▶ _Action item_:
The number of lines in the entries below holding the word "professionnels" is all that is needed here.

*** Opening Record excerpts ***

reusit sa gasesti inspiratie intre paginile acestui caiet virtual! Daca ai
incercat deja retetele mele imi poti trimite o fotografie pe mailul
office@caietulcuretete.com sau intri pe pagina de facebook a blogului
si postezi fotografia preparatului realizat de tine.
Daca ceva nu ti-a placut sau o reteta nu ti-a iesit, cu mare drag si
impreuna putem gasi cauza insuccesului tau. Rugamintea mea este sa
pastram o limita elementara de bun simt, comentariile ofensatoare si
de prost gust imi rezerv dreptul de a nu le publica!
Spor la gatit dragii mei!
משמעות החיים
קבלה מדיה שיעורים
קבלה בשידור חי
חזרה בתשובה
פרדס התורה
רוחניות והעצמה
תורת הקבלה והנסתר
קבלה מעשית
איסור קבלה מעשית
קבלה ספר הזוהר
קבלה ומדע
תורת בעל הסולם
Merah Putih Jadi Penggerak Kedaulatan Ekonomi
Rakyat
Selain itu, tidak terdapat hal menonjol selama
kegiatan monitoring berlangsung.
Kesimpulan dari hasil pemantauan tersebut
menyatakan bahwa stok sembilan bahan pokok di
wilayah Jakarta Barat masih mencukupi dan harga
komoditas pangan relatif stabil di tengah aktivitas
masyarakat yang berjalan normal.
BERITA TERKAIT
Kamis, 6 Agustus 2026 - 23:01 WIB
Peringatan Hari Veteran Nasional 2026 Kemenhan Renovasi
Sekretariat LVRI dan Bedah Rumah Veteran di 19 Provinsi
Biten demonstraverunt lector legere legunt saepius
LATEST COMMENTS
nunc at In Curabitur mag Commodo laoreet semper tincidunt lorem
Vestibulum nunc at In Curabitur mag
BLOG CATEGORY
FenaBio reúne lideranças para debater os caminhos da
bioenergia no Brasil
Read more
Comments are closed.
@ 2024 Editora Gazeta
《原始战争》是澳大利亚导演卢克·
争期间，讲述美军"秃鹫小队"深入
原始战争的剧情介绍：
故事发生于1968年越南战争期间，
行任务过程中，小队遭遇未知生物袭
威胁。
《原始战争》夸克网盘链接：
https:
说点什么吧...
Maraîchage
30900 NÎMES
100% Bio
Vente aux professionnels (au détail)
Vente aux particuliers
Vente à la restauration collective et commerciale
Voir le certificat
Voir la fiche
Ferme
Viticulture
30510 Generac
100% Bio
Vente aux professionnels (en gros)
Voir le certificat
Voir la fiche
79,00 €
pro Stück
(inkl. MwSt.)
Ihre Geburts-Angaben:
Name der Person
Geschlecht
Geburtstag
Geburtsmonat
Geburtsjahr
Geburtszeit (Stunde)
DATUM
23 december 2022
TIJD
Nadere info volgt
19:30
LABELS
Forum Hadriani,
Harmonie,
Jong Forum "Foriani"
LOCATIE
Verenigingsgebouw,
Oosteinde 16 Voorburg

*** Closing Record excerpts ***

▶ _Answer to the exercise_:
2